** Opening MATERIAL FOR THE TASK block **
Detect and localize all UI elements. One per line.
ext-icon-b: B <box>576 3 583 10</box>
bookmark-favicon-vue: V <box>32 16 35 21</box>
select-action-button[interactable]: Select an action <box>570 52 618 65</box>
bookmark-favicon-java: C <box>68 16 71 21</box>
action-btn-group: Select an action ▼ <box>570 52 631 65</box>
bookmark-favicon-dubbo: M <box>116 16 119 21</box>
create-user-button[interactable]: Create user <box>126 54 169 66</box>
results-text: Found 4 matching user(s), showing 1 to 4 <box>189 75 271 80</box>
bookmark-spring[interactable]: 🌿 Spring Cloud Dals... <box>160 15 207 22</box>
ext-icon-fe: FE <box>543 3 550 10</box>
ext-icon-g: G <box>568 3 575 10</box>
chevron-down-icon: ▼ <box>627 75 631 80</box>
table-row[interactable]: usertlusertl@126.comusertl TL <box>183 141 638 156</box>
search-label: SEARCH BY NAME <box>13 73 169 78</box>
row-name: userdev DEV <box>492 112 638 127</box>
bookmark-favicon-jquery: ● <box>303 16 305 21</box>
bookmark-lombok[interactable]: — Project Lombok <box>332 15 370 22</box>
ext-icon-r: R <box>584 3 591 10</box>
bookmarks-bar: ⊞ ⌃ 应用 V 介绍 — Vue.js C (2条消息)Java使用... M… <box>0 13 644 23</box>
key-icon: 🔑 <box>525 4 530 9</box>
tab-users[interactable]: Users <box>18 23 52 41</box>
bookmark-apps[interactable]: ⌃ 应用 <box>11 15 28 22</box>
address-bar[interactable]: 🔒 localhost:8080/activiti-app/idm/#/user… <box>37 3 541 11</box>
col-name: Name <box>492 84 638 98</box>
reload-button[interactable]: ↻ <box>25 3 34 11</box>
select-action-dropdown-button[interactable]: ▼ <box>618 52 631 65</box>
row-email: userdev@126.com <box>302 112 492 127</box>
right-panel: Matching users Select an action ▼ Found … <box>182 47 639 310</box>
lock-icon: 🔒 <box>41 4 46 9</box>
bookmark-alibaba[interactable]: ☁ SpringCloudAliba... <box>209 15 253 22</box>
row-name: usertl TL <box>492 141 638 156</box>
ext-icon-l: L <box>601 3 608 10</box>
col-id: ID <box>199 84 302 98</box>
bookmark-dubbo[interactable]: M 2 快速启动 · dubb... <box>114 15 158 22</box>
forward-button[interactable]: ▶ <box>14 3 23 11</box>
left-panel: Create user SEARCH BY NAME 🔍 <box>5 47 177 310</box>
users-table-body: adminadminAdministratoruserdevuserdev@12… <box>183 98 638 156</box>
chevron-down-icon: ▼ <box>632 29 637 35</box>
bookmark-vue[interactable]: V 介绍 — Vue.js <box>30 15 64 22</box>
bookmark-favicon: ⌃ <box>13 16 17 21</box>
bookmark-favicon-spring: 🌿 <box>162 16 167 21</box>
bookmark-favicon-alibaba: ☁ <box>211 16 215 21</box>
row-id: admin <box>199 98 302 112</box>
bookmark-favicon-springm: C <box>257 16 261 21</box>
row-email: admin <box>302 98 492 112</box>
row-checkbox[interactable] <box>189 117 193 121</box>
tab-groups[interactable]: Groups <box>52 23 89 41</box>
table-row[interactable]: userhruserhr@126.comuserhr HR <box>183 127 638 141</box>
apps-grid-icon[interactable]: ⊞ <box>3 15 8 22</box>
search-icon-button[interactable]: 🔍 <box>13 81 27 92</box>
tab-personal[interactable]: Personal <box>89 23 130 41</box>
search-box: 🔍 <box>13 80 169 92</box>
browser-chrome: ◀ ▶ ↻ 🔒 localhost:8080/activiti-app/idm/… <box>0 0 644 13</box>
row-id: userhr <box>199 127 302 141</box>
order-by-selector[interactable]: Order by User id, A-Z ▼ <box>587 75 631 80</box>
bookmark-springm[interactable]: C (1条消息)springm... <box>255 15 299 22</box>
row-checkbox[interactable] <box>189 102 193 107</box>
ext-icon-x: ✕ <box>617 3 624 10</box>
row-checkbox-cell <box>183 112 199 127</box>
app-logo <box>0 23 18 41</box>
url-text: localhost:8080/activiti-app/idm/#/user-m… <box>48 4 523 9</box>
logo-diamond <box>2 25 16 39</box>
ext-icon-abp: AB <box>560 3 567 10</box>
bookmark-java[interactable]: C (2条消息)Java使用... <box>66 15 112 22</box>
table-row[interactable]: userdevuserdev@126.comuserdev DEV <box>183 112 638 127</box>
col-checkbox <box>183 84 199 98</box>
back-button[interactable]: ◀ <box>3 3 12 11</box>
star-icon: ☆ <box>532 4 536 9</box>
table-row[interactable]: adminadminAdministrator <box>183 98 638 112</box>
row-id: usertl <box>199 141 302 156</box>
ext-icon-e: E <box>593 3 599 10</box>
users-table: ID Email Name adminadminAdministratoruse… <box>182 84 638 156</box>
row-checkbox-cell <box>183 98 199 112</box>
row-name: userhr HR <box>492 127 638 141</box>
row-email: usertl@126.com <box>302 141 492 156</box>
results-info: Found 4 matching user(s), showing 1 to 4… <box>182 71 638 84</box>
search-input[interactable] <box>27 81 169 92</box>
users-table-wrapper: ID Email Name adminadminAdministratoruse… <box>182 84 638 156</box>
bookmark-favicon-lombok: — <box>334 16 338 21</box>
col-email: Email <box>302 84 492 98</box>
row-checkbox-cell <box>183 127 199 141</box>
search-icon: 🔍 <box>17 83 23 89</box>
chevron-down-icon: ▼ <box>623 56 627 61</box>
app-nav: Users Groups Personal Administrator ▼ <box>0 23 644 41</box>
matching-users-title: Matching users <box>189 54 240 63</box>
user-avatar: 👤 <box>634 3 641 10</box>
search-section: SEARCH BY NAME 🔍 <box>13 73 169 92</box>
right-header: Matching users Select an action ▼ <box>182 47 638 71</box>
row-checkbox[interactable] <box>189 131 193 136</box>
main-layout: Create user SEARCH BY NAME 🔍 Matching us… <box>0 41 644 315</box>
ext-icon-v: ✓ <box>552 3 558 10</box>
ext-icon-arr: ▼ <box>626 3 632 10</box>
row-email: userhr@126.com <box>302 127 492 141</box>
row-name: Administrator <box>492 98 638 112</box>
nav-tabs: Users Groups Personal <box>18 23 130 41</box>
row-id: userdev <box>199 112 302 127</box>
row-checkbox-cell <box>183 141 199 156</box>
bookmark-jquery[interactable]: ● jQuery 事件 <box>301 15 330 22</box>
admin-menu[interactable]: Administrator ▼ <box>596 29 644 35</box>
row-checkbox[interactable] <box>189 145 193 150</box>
** Closing MATERIAL FOR THE TASK block **
• _TASK REQUIREMENTS_:
Retype the entries exactly, please. Leave no line out.

• _WRITTEN REPLY_:
Detect and localize all UI elements. One per line.
ext-icon-b: B <box>576 3 583 10</box>
bookmark-favicon-vue: V <box>32 16 35 21</box>
select-action-button[interactable]: Select an action <box>570 52 618 65</box>
bookmark-favicon-java: C <box>68 16 71 21</box>
action-btn-group: Select an action ▼ <box>570 52 631 65</box>
bookmark-favicon-dubbo: M <box>116 16 119 21</box>
create-user-button[interactable]: Create user <box>126 54 169 66</box>
results-text: Found 4 matching user(s), showing 1 to 4 <box>189 75 271 80</box>
bookmark-spring[interactable]: 🌿 Spring Cloud Dals... <box>160 15 207 22</box>
ext-icon-fe: FE <box>543 3 550 10</box>
ext-icon-g: G <box>568 3 575 10</box>
chevron-down-icon: ▼ <box>627 75 631 80</box>
table-row[interactable]: usertlusertl@126.comusertl TL <box>183 141 638 156</box>
search-label: SEARCH BY NAME <box>13 73 169 78</box>
row-name: userdev DEV <box>492 112 638 127</box>
bookmark-favicon-jquery: ● <box>303 16 305 21</box>
bookmark-lombok[interactable]: — Project Lombok <box>332 15 370 22</box>
ext-icon-r: R <box>584 3 591 10</box>
bookmarks-bar: ⊞ ⌃ 应用 V 介绍 — Vue.js C (2条消息)Java使用... M… <box>0 13 644 23</box>
key-icon: 🔑 <box>525 4 530 9</box>
tab-users[interactable]: Users <box>18 23 52 41</box>
bookmark-apps[interactable]: ⌃ 应用 <box>11 15 28 22</box>
address-bar[interactable]: 🔒 localhost:8080/activiti-app/idm/#/user… <box>37 3 541 11</box>
col-name: Name <box>492 84 638 98</box>
reload-button[interactable]: ↻ <box>25 3 34 11</box>
select-action-dropdown-button[interactable]: ▼ <box>618 52 631 65</box>
row-email: userdev@126.com <box>302 112 492 127</box>
right-panel: Matching users Select an action ▼ Found … <box>182 47 639 310</box>
lock-icon: 🔒 <box>41 4 46 9</box>
bookmark-alibaba[interactable]: ☁ SpringCloudAliba... <box>209 15 253 22</box>
row-name: usertl TL <box>492 141 638 156</box>
ext-icon-l: L <box>601 3 608 10</box>
col-id: ID <box>199 84 302 98</box>
bookmark-dubbo[interactable]: M 2 快速启动 · dubb... <box>114 15 158 22</box>
forward-button[interactable]: ▶ <box>14 3 23 11</box>
left-panel: Create user SEARCH BY NAME 🔍 <box>5 47 177 310</box>
users-table-body: adminadminAdministratoruserdevuserdev@12… <box>183 98 638 156</box>
chevron-down-icon: ▼ <box>632 29 637 35</box>
bookmark-vue[interactable]: V 介绍 — Vue.js <box>30 15 64 22</box>
bookmark-favicon: ⌃ <box>13 16 17 21</box>
bookmark-favicon-spring: 🌿 <box>162 16 167 21</box>
bookmark-favicon-alibaba: ☁ <box>211 16 215 21</box>
row-id: admin <box>199 98 302 112</box>
bookmark-favicon-springm: C <box>257 16 261 21</box>
row-email: admin <box>302 98 492 112</box>
row-checkbox[interactable] <box>189 117 193 121</box>
tab-groups[interactable]: Groups <box>52 23 89 41</box>
table-row[interactable]: userhruserhr@126.comuserhr HR <box>183 127 638 141</box>
apps-grid-icon[interactable]: ⊞ <box>3 15 8 22</box>
search-icon-button[interactable]: 🔍 <box>13 81 27 92</box>
tab-personal[interactable]: Personal <box>89 23 130 41</box>
search-box: 🔍 <box>13 80 169 92</box>
browser-chrome: ◀ ▶ ↻ 🔒 localhost:8080/activiti-app/idm/… <box>0 0 644 13</box>
row-id: userhr <box>199 127 302 141</box>
order-by-selector[interactable]: Order by User id, A-Z ▼ <box>587 75 631 80</box>
bookmark-springm[interactable]: C (1条消息)springm... <box>255 15 299 22</box>
row-checkbox[interactable] <box>189 102 193 107</box>
ext-icon-x: ✕ <box>617 3 624 10</box>
row-checkbox-cell <box>183 112 199 127</box>
app-logo <box>0 23 18 41</box>
url-text: localhost:8080/activiti-app/idm/#/user-m… <box>48 4 523 9</box>
logo-diamond <box>2 25 16 39</box>
ext-icon-abp: AB <box>560 3 567 10</box>
bookmark-java[interactable]: C (2条消息)Java使用... <box>66 15 112 22</box>
table-row[interactable]: userdevuserdev@126.comuserdev DEV <box>183 112 638 127</box>
col-checkbox <box>183 84 199 98</box>
back-button[interactable]: ◀ <box>3 3 12 11</box>
star-icon: ☆ <box>532 4 536 9</box>
table-row[interactable]: adminadminAdministrator <box>183 98 638 112</box>
row-id: usertl <box>199 141 302 156</box>
ext-icon-e: E <box>593 3 599 10</box>
users-table: ID Email Name adminadminAdministratoruse… <box>182 84 638 156</box>
row-checkbox-cell <box>183 98 199 112</box>
row-name: userhr HR <box>492 127 638 141</box>
row-email: usertl@126.com <box>302 141 492 156</box>
results-info: Found 4 matching user(s), showing 1 to 4… <box>182 71 638 84</box>
search-input[interactable] <box>27 81 169 92</box>
users-table-wrapper: ID Email Name adminadminAdministratoruse… <box>182 84 638 156</box>
bookmark-favicon-lombok: — <box>334 16 338 21</box>
col-email: Email <box>302 84 492 98</box>
row-checkbox-cell <box>183 127 199 141</box>
search-icon: 🔍 <box>17 83 23 89</box>
chevron-down-icon: ▼ <box>623 56 627 61</box>
app-nav: Users Groups Personal Administrator ▼ <box>0 23 644 41</box>
matching-users-title: Matching users <box>189 54 240 63</box>
user-avatar: 👤 <box>634 3 641 10</box>
search-section: SEARCH BY NAME 🔍 <box>13 73 169 92</box>
right-header: Matching users Select an action ▼ <box>182 47 638 71</box>
row-checkbox[interactable] <box>189 131 193 136</box>
main-layout: Create user SEARCH BY NAME 🔍 Matching us… <box>0 41 644 315</box>
ext-icon-v: ✓ <box>552 3 558 10</box>
ext-icon-arr: ▼ <box>626 3 632 10</box>
row-email: userhr@126.com <box>302 127 492 141</box>
row-name: Administrator <box>492 98 638 112</box>
nav-tabs: Users Groups Personal <box>18 23 130 41</box>
row-id: userdev <box>199 112 302 127</box>
row-checkbox-cell <box>183 141 199 156</box>
bookmark-jquery[interactable]: ● jQuery 事件 <box>301 15 330 22</box>
admin-menu[interactable]: Administrator ▼ <box>596 29 644 35</box>
row-checkbox[interactable] <box>189 145 193 150</box>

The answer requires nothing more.